Certes, certaines dispositions conciliaires étaient ouvertes à un engagement des laïcs en Église, mais elles l’envisageaient d’une manière qui laisse percer un certain paternalisme. Je pense par exemple à LG 37, qui disait ce qui suit : « Les pasteurs doivent reconnaître et promouvoir la dignité et la responsabilité des laïcs dans l'Eglise ; ayant volontiers recours à la prudence de leurs conseils, leur remettant avec confiance des charges au service de l'Eglise, leur laissant la liberté et la marge d'action, stimulant même leur courage pour entreprendre de leur propre mouvement. Qu'avec un amour paternel ils accordent attention et considération dans le Christ aux essais, vœux et désirs proposés par les laïcs ». La volonté d’encourager les laïcs à s’engager dans l’Église est ici indéniable, mais elle s’exprime d’une manière qui ne considère pas encore pleinement les laïcs comme des adultes responsables.
La mise en œuvre de Vatican II va donc, selon moi, être entachée de ce que j’appellerais la « faute originelle » du concile, qui n’a pas vraiment réussi à pleinement prendre en considération la condition laïque à l’intérieur de l’Église. J’en veux pour preuve le fait que la question de l’engagement des laïcs dans le monde ne va plus faire débat, mais que ce sont les questions relatives à l’engagement des laïcs dans l’Église qui vont occuper une place prépondérante dans les discussions ecclésiales, alors que le magistère continue à insister sur le fait que le champ premier d’action des laïcs est la vie sociale. C’est particulièrement visible lors du synode consacré aux laïcs, en 1987 : les textes officiels, y compris Christifideles laici, répètent que le propre des laïcs est de chercher le règne de Dieu à travers la gérance des choses temporelles – Chfl 9, en mettant même en garde contre le danger pour les laïcs de se consacrer avec un si vif intérêt aux services et aux tâches d’Église qu’ils en arrivent à se désengager pratiquement de leurs responsabilités spécifiques aux plans professionnel, social, économique, culturel et politique – Chfl 2. Mais, par ailleurs, quand on considère les débats synodaux, on se rend compte que les principales questions débattues concernent en fait l’engagement des laïcs dans l’Église, à savoir les rapports entre associations de fidèles laïcs et les pasteurs, les ministères des laïcs dans l’Église d’aujourd’hui et la mission des femmes dans l’Église. C’est cela qui fait question, parce que le concile n’a pas vraiment parlé de ce point.
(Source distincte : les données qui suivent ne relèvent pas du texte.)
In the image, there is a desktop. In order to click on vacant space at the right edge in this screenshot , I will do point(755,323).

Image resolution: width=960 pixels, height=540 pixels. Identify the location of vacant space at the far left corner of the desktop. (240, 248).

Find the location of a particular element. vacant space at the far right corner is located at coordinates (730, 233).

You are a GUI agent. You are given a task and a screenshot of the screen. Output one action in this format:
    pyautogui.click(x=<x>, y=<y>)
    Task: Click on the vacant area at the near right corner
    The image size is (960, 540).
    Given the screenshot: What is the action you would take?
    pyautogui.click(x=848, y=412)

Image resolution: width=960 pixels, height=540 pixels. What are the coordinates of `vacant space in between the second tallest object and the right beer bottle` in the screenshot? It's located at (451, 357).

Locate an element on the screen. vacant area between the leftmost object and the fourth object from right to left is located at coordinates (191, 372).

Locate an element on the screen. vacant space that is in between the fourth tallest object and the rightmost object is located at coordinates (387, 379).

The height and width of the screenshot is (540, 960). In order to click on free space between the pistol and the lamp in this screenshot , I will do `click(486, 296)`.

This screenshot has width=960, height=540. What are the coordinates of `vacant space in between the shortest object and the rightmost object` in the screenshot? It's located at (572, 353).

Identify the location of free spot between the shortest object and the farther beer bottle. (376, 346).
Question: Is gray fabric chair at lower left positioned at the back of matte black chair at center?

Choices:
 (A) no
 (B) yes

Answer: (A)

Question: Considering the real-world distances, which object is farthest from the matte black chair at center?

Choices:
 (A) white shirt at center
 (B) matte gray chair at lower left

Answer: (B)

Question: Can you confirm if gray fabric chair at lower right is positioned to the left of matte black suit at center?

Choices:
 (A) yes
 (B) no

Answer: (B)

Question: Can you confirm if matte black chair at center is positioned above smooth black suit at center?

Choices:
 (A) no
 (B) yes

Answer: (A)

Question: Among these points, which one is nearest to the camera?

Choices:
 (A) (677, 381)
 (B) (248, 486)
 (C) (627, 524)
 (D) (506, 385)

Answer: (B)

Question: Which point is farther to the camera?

Précisément, à propos de l’engagement des laïcs dans l’Église, les documents et la législation post-conciliaire se caractérisent par une ambiguïté permanente. D’une part, il y a un désir certain de promouvoir davantage de coresponsabilité entre clercs et laïcs dans la vie ecclésiale. D’autre part, on sent aussi une peur d’attribuer trop de responsabilités aux laïcs, pour ne pas porter atteinte au pouvoir des clercs et aggraver la crise d’identité qui frappe ces derniers.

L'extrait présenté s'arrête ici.